§ Instructions to follow: Copy each line below word for word and drop every image.

§ Dataset extract:
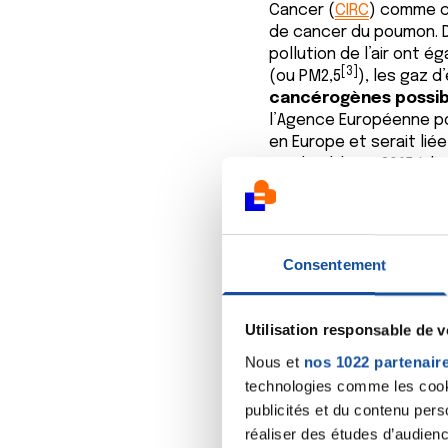
Cancer (
CIRC
) comme 
de cancer du poumon. D
pollution de l’air ont
[3]
(ou PM2,5
), les gaz 
cancérogènes possib
l’Agence Européenne po
en Europe et serait li
attribuable en 2015 à la
selon les études, la po
risque de cancer du po
Poumon, les
Consentement
Les particules en suspe
atmosphérique suspecté 
Utilisation responsable de 
est petite et plus leur 
pénétration profonde d
Nous et
nos 1022 partenair
alvéoles pulmonaires et
technologies comme les cooki
présenter des proprié
publicités et du contenu per
dérèglent le fonction
réaliser des études d’audienc
ensemble d’effet assoc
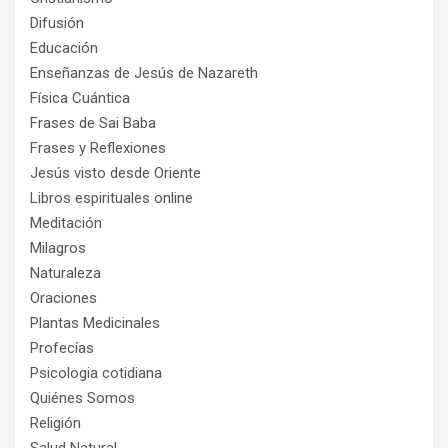
Difusión
Educación
Enseñanzas de Jesús de Nazareth
Física Cuántica
Frases de Sai Baba
Frases y Reflexiones
Jesús visto desde Oriente
Libros espirituales online
Meditación
Milagros
Naturaleza
Oraciones
Plantas Medicinales
Profecías
Psicologia cotidiana
Quiénes Somos
Religión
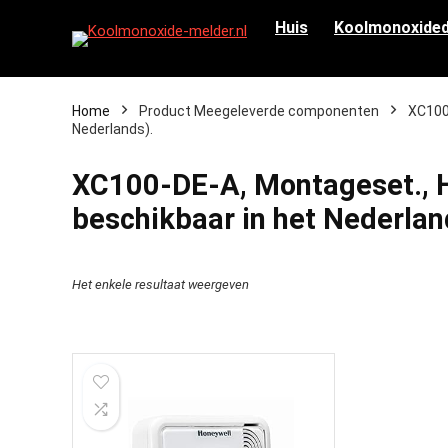
Huis
Koolmonoxided
Home
Product Meegeleverde componenten
‎XC100
Nederlands).
‎XC100-DE-A, Montageset., H
beschikbaar in het Nederlan
Het enkele resultaat weergeven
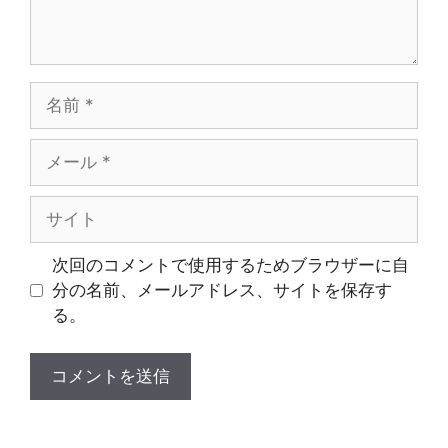
名
前
メ
ー
ル
サ
イ
ト
次回のコメントで使用するためブラウザーに自
分の名前、メールアドレス、サイトを保存す
る。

§ Solution for this exercise:
Cancer (
CIRC
) comme 
de cancer du poumon. D
pollution de l’air ont
[3]
(ou PM2,5
), les gaz 
cancérogènes possib
l’Agence Européenne po
en Europe et serait li
attribuable en 2015 à la
selon les études, la po
risque de cancer du po
Poumon, les
Consentement
Les particules en suspe
atmosphérique suspecté 
Utilisation responsable de 
est petite et plus leur 
pénétration profonde d
Nous et
nos 1022 partenair
alvéoles pulmonaires et
technologies comme les cooki
présenter des proprié
publicités et du contenu per
dérèglent le fonction
réaliser des études d’audienc
ensemble d’effet assoc
Difusión
Educación
Enseñanzas de Jesús de Nazareth
Física Cuántica
Frases de Sai Baba
Frases y Reflexiones
Jesús visto desde Oriente
Libros espirituales online
Meditación
Milagros
Naturaleza
Oraciones
Plantas Medicinales
Profecías
Psicologia cotidiana
Quiénes Somos
Religión
Huis
Koolmonoxided
Home
Product Meegeleverde componenten
‎XC100
Nederlands).
‎XC100-DE-A, Montageset., H
beschikbaar in het Nederlan
Het enkele resultaat weergeven
名
前
メ
ー
ル
サ
イ
ト
次回のコメントで使用するためブラウザーに自
分の名前、メールアドレス、サイトを保存す
る。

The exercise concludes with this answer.